Drei Tage später, der Monat April neigte sich seinem letzten Drittel zu, machten sich Frank und Alfred auf den Weg zu HOK, dem Computerspezialisten der Rebellensiedlung Ivas.

Es war schon Mittag, als sie an die Tür des verfallenen Hauses klopften, in dem der begabte Informatiker residierte. Es dauerte eine Weile, bis sie Anzeichen von Leben aus dem Hausflur vernahmen.

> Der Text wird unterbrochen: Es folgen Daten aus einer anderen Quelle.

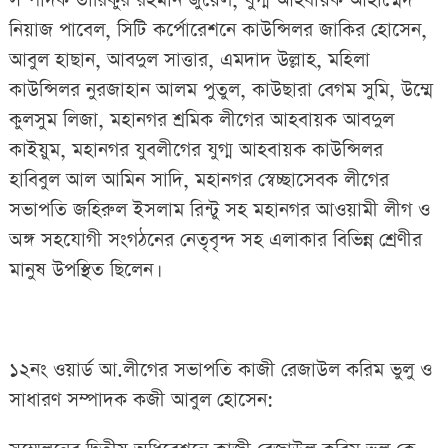
সম্পাদক তারিকুর রহমান জুয়েল, যুগ্ম আহবায়ক আহাম্মেদ
নিয়াজ পাবেল, সিটি কর্পোরেশনে কাউন্সিলর জাকির হোসেন,
আবুল হাছান, আবদুল সাত্তার, এমদাদ উল্লাহ, মহিলা
কাউন্সিলর নুরজাহান আলম পুতুল, কাউছারা বেগম সুমি, উম্মে
কুলসুম লিজা, মহানগর শ্রমিক লীগের আহবায়ক আবদুল
কাইয়ুম, মহানগর যুবলীগের যুগ্ম আহবায়ক কাউন্সিলর
হাবিবুল আল আমিন সাদি, মহানগর স্বেচ্ছাসেবক লীগের
সভাপতি জহিরুল ইসলাম রিন্টু সহ মহানগর আওয়ামী লীগ ও
অঙ্গ সহযোগী সংগঠনের নেতৃবৃন্দ সহ এলাকার বিভিন্ন শ্রেণীর
মানুষ উপস্থিত ছিলেন।
১২নং ওয়ার্ড আ.লীগের সভাপতি কাজী রেজাউল করিম ভুলু ও
সাধারণ সম্পাদক কজী আবুল হোসেন:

„Wer ist denn da?“, schallte es durch die Eingangstür.

„Wir, Frank und Alf. Mach mal auf, Dicker!“, tönte Kohlhaas und bollerte weiter gegen das Holz.

„Hach! Macht nicht so einen Terz …“, hörten die beiden Besucher, dann öffnete sich die Tür mit einem leisen Knarren.

„Was ist los, HOK? Du hast ja meterdicke Augenringe …“, stichelte Alf. Der füllige Computerexperte gähnte und blinzelte die beiden Männer an.

„Ach, war gestern noch lange vor dem Rechner. Kann ich euch helfen?“, schnaufte HOK.

„Dürfen wir reinkommen?“, bat Frank mit einem gewissen Nachdruck.

„Ach, ja! Sicher!“

Der Informatiker ging ins Haus. Frank und Alf trotteten ihm hinterher. Nach einem kurzen Aufenthalt in der Küche und einigen Tassen Kaffee begleiteten sie HOK in sein Arbeitszimmer, welches traditionell mit allem erdenklichen Krempel und zahlreichen Kisten vollgestellt war. Mittendrin stand ein Tisch mit einem großen Computer darauf.

Frank erklärte HOK ihr Anliegen und der etwas eigensinnige Cyber-Freak fuhr seinen Rechner widerwillig hoch.

„Gut, wegen mir, aber gleich esse ich erst einmal was“, gab HOK von sich, während das Brummen des Computers immer lauter wurde.

Einige Minuten später war der Mann wieder einmal in das Meer der Daten eingetaucht und schwamm wie ein glücklicher Fisch von einer illegalen Internetseite zur nächsten. Die Welt des Cyberspace war nun einmal sein Element und sobald er sie betreten hatte, fühlte er sich schnell wieder wohl.

„He, he, he …“, gab HOK nach einigen Minuten von sich. „Da haben wir die Herrschaften ja. Schöne Seite!“

Eine weiße Fahne mit einem schwarzen Drachenkopf darauf erschien auf dem Bildschirm und die Losung „Freiheit für Weißrussland!“ leuchtete in großen Lettern auf.

HOKs Finger hüpften nun mit atemberaubender Geschwindigkeit über die Tastatur. Frank und Alfred staunten.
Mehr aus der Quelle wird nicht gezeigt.